Jean-François Venne|Édition de la mi‑novembre 2023

Les transformateurs veulent faire compétition aux distributeurs

Sylvie Cloutier, PDG du Conseil de la transformation alimentaire du Québec. (Photo: courtoisie)

TRANSFORMATION ALIMENTAIRE. Le contexte économique pousse plusieurs entreprises de la transformation alimentaire à modifier leurs pratiques. Elles doivent aussi revoir leur stratégie à plus long terme pour tirer leur épingle du jeu dans un marché dominé par les distributeurs.

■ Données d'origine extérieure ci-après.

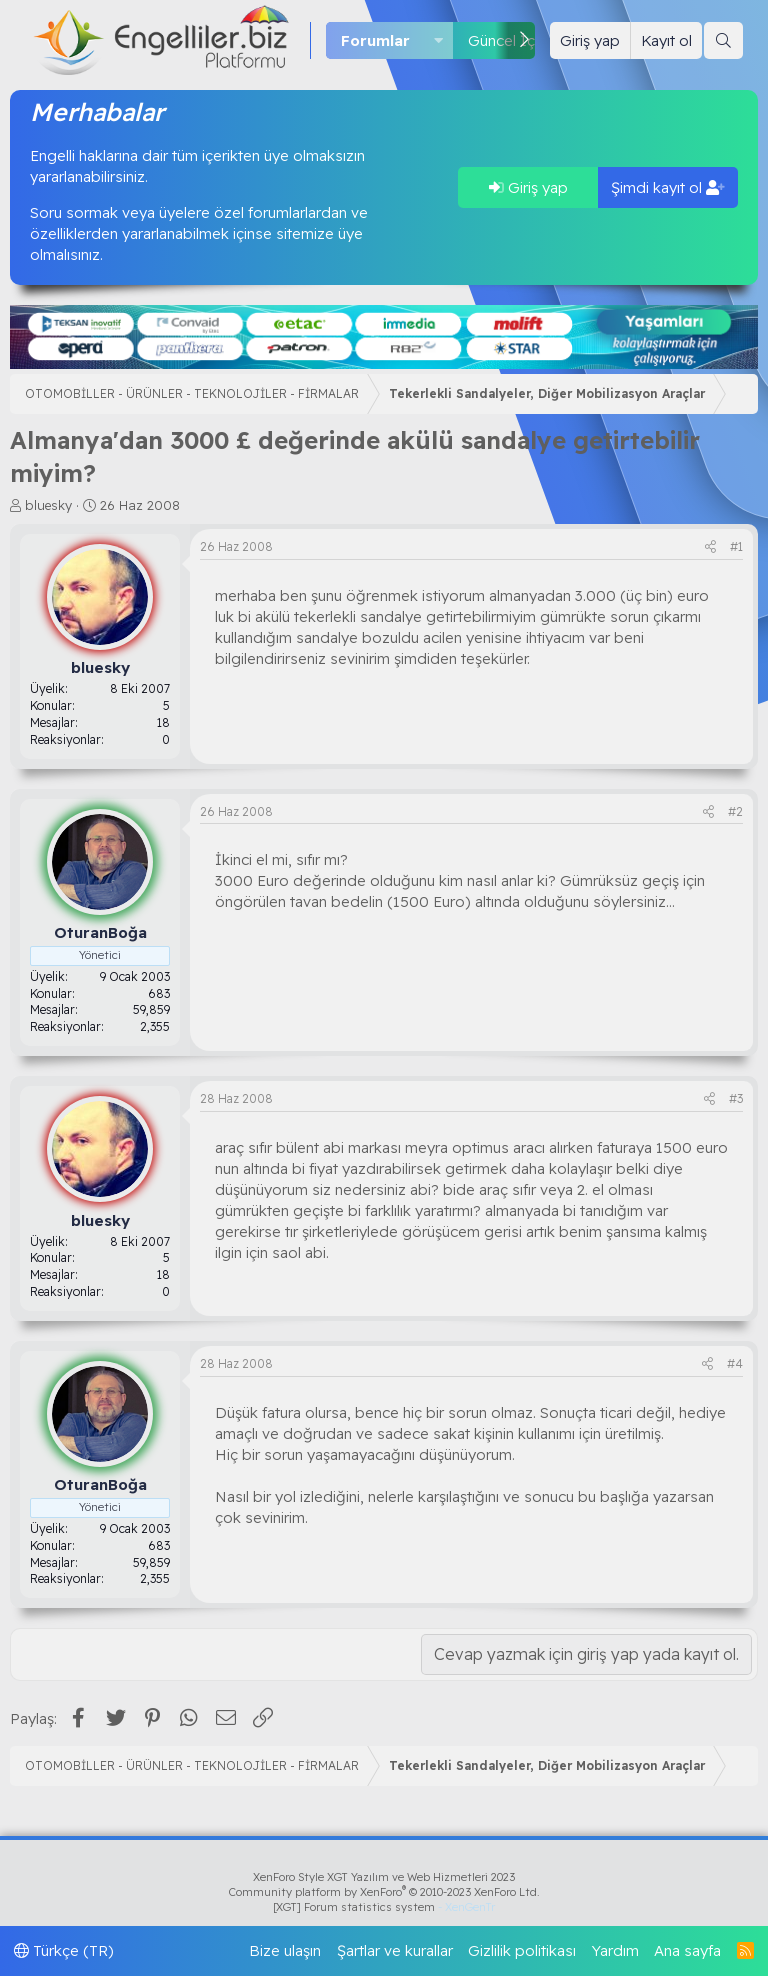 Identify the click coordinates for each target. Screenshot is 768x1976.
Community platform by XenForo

À court terme, le grand problème des transformateurs alimentaires concerne la flambée des coûts de production. Une partie de ces hausses sont transférées au consommateur, mais cette élasticité des prix a des limites. « Toute l’industrie cherche actuellement des manières de réduire ses coûts sans diminuer la qualité ni l’attractivité de ses produits », explique Sylvie Cloutier, PDG du Conseil de la transformation alimentaire du Québec.

Les options ne sont pas si nombreuses. Choisir des fournisseurs moins éloignés peut aider à diminuer les coûts de transport, à condition que le prix de l’intrant local soit compétitif par rapport à celui de l’étranger. Cela allège également la dépendance envers les longues chaînes d’approvisionnement internationales, lesquelles ont eu tendance à dysfonctionner depuis mars 2020.

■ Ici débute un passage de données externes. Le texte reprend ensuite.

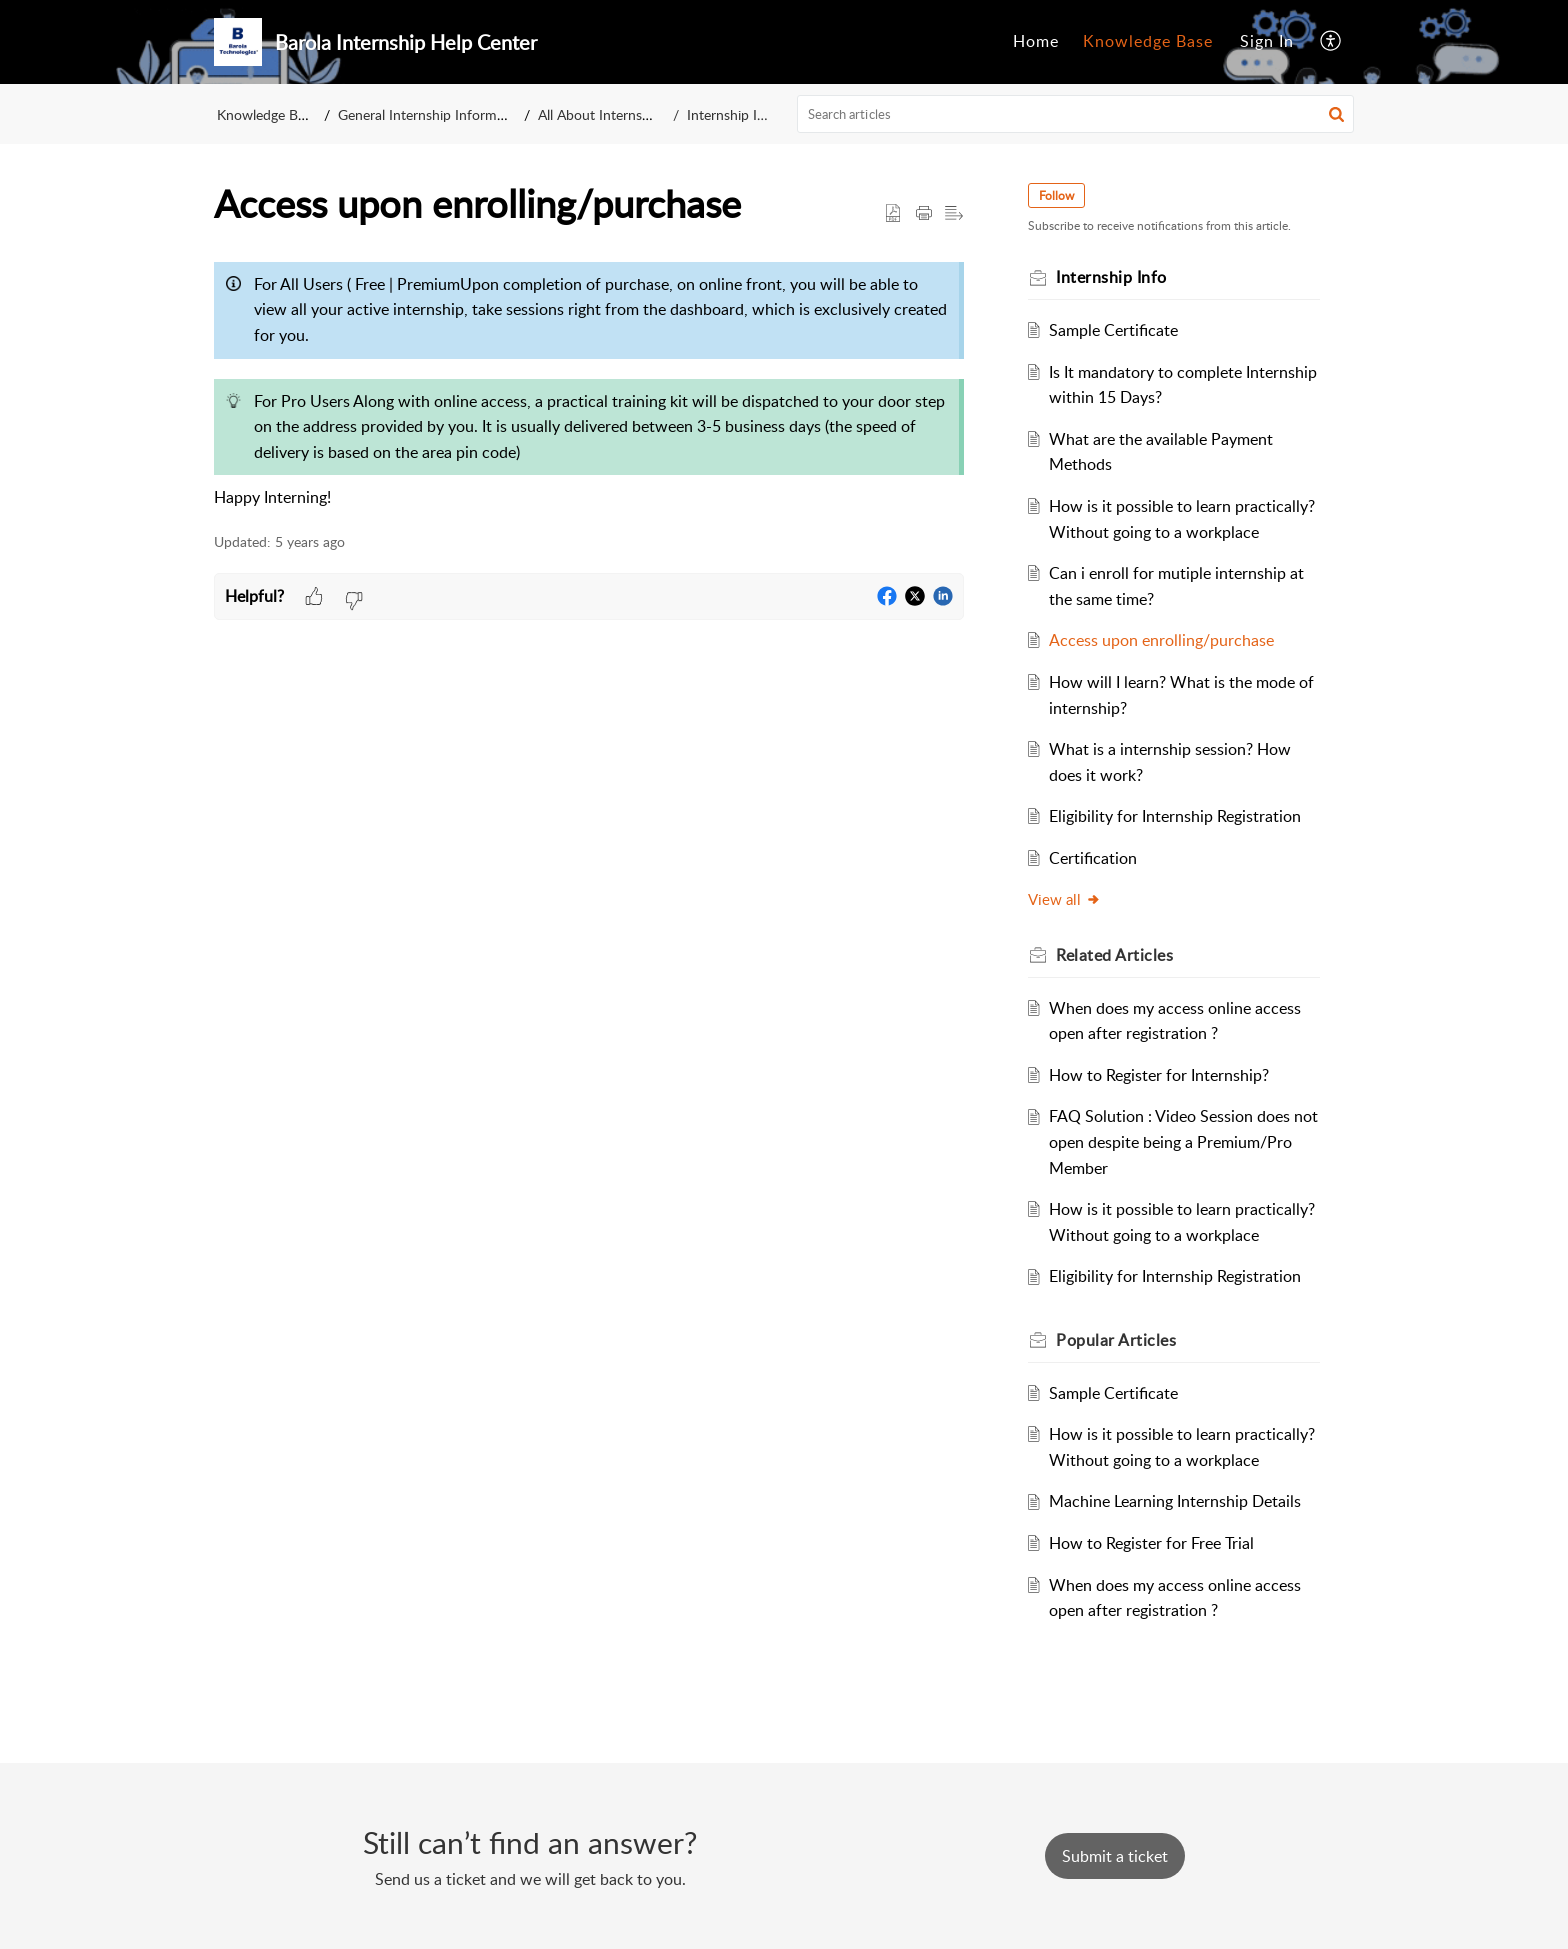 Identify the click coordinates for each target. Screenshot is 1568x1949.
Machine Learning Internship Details (1175, 1501)
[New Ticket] (1115, 1856)
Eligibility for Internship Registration (1175, 816)
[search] (1076, 114)
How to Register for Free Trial (1151, 1543)
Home (1036, 41)
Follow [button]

« On peut aussi tenter de retravailler ses emballages afin d’en faire baisser le coût, toujours en faisant bien attention de ne pas altérer la qualité ou la durée de vie des aliments », poursuit la PDG.

Autre avenue possible : la réduflation. Utilisée surtout en période inflationniste, cette pratique consiste à réduire le poids d’un produit, sans en diminuer le prix. Il s’agit bel et bien d’une augmentation de prix, mais cachée. En décembre 2021, un article publié sur le site internet du ministère de l’Économie, de l’Innovation et de l’Énergie relevait que cette pratique peut irriter le consommateur, mais qu’elle risque moins de le pousser à se détourner de la marque qu’une hausse de prix apparente. Bref, entre deux maux, on choisit le moindre.

 

Fournir les marques privées

« Les transformateurs doivent aussi développer de nouvelles stratégies pour s’adapter à un marché dominé par les grands distributeurs, qui offrent de plus en plus de produits sous leurs propres marques privées », explique Rémy Lambert, professeur à la Faculté des sciences de l’agriculture et de l’alimentation de l’Université Laval.

Cette montée des marques privées se trouve au cœur du virage stratégique en cours à Nortera, et explique en partie sa séparation de Bonduelle, en 2021. « Nous nous voyons comme un manufacturier de marques privées, alors que Bonduelle accorde une grande importance à sa propre marque, explique Daniel Vielfaure, directeur général de Nortera. Nous menons une réflexion stratégique actuellement et tout laisse penser que nous donnerons encore plus d’attention à nos clients de marques privées à l’avenir. »

Du côté d’Agropur, le changement stratégique s’est amorcé dès l’arrivée de la nouvelle direction en 2019. « Nous avons depuis pris un virage vers le B2B, souligne Stéphane Le Gal, président de la Division des catégories pour le Canada. Notre objectif stratégique est de devenir le partenaire laitier clé de l’industrie alimentaire. »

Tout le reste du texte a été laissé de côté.